Garafano went to Philadelphia College of Art (now University of the Arts) and worked as a freelance designer and illustrator for children’s books, pamphlets, newsletters and other odds and ends along the way. One children’s book she illustrated, “Ginger Goes on a Diet,” sparked a group’s interest in Garafano, and she was asked to lead a workshop on watercolor. From there she fell into teaching.

“It seemed to be a natural thing for me to do,” she says.

Garafano wears a flowing purple, green and black floral-print dress that looks like a watercolor painting itself. She speaks a mile a minute, pausing just briefly enough to break into a big ,humble smile.

“I’m a bubbly person, but my paintings are so quiet, so it’s a real dichotomy,” she says.

A minute later this “dichotomy” is proven, when she points to a tranquil still life of white china with blue florals painted on it.

“This is my favorite, I like the way the light hits the china,” she says. “I always look for a spiritual element, like how the light creates a feeling.”

Currently, Garafano teaches classes at Art Center Manatee, the Longboat Key Education Center, and two classes at an assisted-living facility; she will soon be teaching a collage-making class at Anna Maria Art League.

“I adore teaching; it’s just wonderful,” she says.

She’s learned a lot about people through teaching. There was one student in a continuing education class whose work was always left unfinished.

“We came to understand she was just afraid to be judged,” Garafano said.

Her method is teaching from real life, and a lot of times she requires her students to draw from still lifes and photographs. She encourages her students to paint their own way — though technique can be important. For her own works, she looks for the sublime in the ordinary.

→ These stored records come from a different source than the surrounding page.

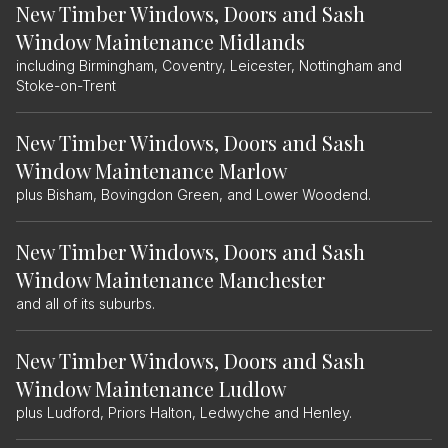
New Timber Windows, Doors and Sash
Window Maintenance Midlands
including Birmingham, Coventry, Leicester, Nottingham and
Stoke-on-Trent
New Timber Windows, Doors and Sash
Window Maintenance Marlow
plus Bisham, Bovingdon Green, and Lower Woodend.
New Timber Windows, Doors and Sash
Window Maintenance Manchester
and all of its suburbs.
New Timber Windows, Doors and Sash
Window Maintenance Ludlow
plus Ludford, Priors Halton, Ledwyche and Henley.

“It’s more than a cursory glance,” she says.

One of her pieces represents Floridian flora and fauna true to form, but is enhanced with an abundance of color. It emphasizes the way the light hits the leaves of the palms.

The only time she slows down when speaking is to process her feelings for art. She looks pensive for a moment, with eyebrows furrowed, then sums up her thoughts.

“I think (art) elevates the spirit and takes us to a higher place,” she says. “It’s through art that we learn to appreciate the world around us.”

Her mostly watercolor works hung at All Angels by the Sea Episcopal Church gallery through the month of November, but other works have been displayed at the Longboat Key Center for the Arts, a Division of Ringling College of Art and Design; Art Center Manatee; The Village of the Arts; and Anna Maria Artists Guild.